From the material below, reproduce exactly the stretch of lines that begins with the line holding "КОНФЕРЕНЦИИ" and ends with the line holding "stanowi spore udogodnienie poprzez", skipping the pictures.

SUPPLIED RECORDS>
+++
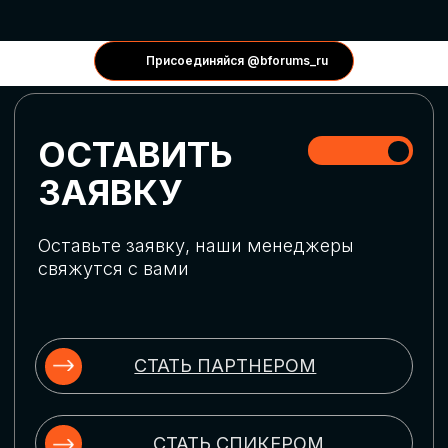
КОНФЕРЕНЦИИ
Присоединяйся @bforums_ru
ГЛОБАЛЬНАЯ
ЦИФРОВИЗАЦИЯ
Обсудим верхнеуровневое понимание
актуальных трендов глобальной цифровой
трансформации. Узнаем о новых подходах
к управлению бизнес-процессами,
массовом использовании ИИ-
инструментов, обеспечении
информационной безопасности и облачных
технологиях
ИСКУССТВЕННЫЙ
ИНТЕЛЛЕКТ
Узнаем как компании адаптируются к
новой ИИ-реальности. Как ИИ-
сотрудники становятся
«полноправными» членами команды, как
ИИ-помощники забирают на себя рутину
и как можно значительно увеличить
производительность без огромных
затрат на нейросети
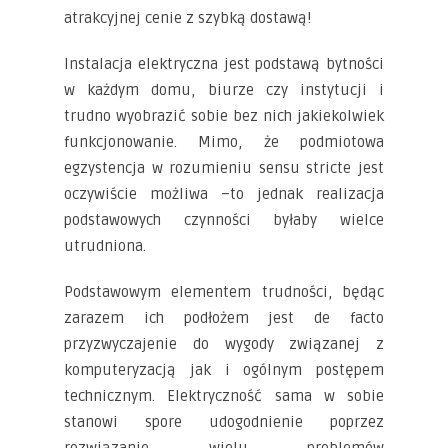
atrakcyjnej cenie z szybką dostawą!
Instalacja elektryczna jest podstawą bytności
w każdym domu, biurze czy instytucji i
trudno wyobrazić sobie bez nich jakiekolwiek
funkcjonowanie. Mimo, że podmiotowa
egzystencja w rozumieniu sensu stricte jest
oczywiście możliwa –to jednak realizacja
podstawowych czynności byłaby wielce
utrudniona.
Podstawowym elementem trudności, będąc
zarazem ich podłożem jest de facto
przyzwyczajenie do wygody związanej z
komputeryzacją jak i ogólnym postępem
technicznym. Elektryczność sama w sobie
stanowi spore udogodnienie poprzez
+++
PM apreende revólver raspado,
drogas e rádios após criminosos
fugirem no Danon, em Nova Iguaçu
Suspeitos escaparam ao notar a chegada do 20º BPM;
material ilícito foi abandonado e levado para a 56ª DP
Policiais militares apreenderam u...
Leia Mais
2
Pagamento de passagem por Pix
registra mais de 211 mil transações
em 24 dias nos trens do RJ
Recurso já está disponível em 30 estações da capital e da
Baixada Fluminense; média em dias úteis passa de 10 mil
+++
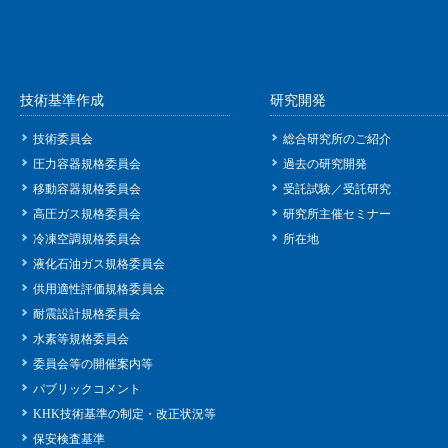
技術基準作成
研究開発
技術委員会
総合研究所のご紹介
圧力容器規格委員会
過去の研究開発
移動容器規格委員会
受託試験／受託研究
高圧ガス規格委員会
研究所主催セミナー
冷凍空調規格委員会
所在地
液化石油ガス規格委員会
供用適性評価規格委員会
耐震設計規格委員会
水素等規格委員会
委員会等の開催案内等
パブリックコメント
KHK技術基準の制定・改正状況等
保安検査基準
+++
TASK ANSWER>
КОНФЕРЕНЦИИ
Присоединяйся @bforums_ru
ГЛОБАЛЬНАЯ
ЦИФРОВИЗАЦИЯ
Обсудим верхнеуровневое понимание
актуальных трендов глобальной цифровой
трансформации. Узнаем о новых подходах
к управлению бизнес-процессами,
массовом использовании ИИ-
инструментов, обеспечении
информационной безопасности и облачных
технологиях
ИСКУССТВЕННЫЙ
ИНТЕЛЛЕКТ
Узнаем как компании адаптируются к
новой ИИ-реальности. Как ИИ-
сотрудники становятся
«полноправными» членами команды, как
ИИ-помощники забирают на себя рутину
и как можно значительно увеличить
производительность без огромных
затрат на нейросети
atrakcyjnej cenie z szybką dostawą!
Instalacja elektryczna jest podstawą bytności
w każdym domu, biurze czy instytucji i
trudno wyobrazić sobie bez nich jakiekolwiek
funkcjonowanie. Mimo, że podmiotowa
egzystencja w rozumieniu sensu stricte jest
oczywiście możliwa –to jednak realizacja
podstawowych czynności byłaby wielce
utrudniona.
Podstawowym elementem trudności, będąc
zarazem ich podłożem jest de facto
przyzwyczajenie do wygody związanej z
komputeryzacją jak i ogólnym postępem
technicznym. Elektryczność sama w sobie
stanowi spore udogodnienie poprzez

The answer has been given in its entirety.